4. “If the first, most important teacher for a child is the parent, and a child’s education level is determined by the mother’s education level, why are programs that put an emphasis on parents’ education being eliminated (Even Start) or funding reduced (Adult Education)?” —Daphne Mathews, Adult Programs Administrator, Christina School District
Duncan: “Without a doubt, family involvement in schools is essential if children are going to receive a world-class education, and research shows us that there is often a correlation between the education level of children and that of their parents. That’s why family literacy services are included in our proposed Effective Teaching and Learning for Literacy program.
It’s also why President Obama has committed to ensuring that America will regain its lost ground and have the highest proportion of students graduating from college in the world by 2020. During these tight budget times, we have been able to protect Pell grants, increasing the number of students served from 6 to 9.6 million. Pell grants fund the education of student in our poorest families, and they provide an educational lifeline to many who will be in the first generation of their family to earn a college degree.
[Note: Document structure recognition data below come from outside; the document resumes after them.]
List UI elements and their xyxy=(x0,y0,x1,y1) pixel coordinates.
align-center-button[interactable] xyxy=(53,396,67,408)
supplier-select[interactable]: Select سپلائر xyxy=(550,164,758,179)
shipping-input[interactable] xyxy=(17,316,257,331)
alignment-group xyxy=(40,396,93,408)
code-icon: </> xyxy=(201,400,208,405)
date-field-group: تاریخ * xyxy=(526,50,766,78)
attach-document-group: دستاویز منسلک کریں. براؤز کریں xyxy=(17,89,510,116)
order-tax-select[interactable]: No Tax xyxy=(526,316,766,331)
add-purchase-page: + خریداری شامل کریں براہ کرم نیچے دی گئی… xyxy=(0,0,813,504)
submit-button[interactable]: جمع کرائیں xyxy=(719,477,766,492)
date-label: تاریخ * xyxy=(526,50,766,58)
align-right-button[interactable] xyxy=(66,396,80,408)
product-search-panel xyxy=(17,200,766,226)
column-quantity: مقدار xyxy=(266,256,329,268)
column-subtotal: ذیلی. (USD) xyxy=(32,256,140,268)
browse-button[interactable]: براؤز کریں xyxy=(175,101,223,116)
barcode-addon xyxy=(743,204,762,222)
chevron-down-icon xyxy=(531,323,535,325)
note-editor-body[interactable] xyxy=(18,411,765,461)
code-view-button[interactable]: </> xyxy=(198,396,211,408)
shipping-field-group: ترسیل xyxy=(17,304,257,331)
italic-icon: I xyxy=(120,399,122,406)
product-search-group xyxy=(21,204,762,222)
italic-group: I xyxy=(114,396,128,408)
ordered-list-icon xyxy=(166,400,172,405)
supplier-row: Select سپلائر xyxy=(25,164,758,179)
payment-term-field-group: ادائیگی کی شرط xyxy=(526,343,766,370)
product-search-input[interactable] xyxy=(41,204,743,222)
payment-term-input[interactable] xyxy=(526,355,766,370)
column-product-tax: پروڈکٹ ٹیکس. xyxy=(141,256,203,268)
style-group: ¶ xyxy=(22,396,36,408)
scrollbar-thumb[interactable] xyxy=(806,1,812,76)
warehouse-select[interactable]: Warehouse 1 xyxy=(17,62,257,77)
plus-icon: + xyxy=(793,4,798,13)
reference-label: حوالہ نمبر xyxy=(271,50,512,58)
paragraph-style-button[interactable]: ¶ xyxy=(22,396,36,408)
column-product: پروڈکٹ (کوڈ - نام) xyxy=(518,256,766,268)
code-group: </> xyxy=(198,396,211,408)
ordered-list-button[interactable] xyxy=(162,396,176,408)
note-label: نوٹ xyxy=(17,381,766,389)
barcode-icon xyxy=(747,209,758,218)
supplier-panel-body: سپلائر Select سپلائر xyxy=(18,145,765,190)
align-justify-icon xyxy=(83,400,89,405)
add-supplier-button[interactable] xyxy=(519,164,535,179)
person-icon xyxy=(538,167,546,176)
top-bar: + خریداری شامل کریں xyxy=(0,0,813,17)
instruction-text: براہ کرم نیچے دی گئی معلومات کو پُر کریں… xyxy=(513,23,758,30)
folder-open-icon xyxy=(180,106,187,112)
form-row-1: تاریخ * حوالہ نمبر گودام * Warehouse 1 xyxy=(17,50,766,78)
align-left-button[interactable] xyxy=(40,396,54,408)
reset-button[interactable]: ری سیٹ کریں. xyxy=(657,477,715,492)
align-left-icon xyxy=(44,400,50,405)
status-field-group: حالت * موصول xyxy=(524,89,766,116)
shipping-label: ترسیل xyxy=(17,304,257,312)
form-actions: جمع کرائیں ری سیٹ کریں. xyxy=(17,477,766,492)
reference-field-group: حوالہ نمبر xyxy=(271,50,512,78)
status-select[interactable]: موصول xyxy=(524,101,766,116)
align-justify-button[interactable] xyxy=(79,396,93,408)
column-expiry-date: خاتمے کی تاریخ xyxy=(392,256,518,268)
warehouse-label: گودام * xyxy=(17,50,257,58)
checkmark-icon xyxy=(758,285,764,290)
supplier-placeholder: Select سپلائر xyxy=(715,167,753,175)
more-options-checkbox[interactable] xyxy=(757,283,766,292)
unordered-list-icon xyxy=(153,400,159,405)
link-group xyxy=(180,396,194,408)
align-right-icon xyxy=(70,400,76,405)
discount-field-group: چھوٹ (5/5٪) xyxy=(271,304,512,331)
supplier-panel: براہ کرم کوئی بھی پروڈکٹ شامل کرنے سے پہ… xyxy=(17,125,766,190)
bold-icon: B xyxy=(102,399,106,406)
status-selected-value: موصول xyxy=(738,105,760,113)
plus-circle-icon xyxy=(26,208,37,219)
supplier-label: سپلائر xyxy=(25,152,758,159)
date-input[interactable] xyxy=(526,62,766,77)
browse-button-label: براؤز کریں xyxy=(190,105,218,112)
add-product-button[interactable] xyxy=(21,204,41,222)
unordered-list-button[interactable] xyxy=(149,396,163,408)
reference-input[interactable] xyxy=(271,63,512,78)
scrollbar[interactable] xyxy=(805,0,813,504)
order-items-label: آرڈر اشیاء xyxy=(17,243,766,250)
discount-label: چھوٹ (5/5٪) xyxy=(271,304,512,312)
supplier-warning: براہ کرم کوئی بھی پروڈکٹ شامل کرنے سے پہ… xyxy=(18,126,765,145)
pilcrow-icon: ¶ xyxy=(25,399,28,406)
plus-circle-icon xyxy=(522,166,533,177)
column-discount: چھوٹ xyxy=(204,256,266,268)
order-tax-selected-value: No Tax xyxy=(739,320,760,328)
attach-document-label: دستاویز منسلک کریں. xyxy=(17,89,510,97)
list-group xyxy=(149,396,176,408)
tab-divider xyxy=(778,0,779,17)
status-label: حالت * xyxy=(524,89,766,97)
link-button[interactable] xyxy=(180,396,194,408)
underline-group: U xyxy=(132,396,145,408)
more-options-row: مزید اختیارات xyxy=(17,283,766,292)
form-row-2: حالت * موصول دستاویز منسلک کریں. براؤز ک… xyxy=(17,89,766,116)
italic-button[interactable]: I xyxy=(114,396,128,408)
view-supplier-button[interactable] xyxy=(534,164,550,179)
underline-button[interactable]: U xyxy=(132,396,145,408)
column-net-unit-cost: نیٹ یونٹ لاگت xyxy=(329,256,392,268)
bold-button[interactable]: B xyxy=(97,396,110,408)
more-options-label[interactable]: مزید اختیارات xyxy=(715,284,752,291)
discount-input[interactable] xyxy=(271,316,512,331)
We have also invested $500 million through the Trade Adjustment Act in the Community College Training Fund that will give students of all ages access to career colleges where they can receive training to help develop marketable skills.”
5. “Why is it allowable for students attending for-profit colleges to obtain funds to pay for their education when they can obtain the same education at a community college for a fourth of the cost? Many students run out of money after one semester, and many of those so-called earned credits do not even transfer to the nonprofit community college.” —Diane R. Ahlberg, College and Career Specialist, Global Career Development Facilitator, Park Center Senior High School
Duncan: “Thank you for this question, Diane. I think it is important to give students choices, and I support our federal student loan system that allows borrowers to choose their college or university. Students often have very different reasons for selecting a particular institution. Some base their decision on the type of programs available, the distance from their home, the ability to attend on their schedule, price, or other factors.
There are many career college programs that meet students’ needs. Though many provide students with very specific credentials, I am concerned that there are some programs that are not providing good value for students. Some are quite simply leaving their students with unmanageable debt burdens and poor employment prospects.
Because of these concerns, the Department has worked for over a year to develop a new set of regulations that would make schools ineligible for federal student aid if they aren’t preparing students to succeed in the workplace. Federal student loans are an important way for individuals to afford a postsecondary program that best serves their needs and prepares them to be competitive in the global workforce. But if one of those programs is truly not serving students well and is leaving them with unmanageable debt burdens and poor employment prospects, then it is our responsibility to protect our significant federal investment in higher education.
It is important for students to be able to find gainful employment after earning a degree, because after hitting the books, the loan payment books begin to hit back.”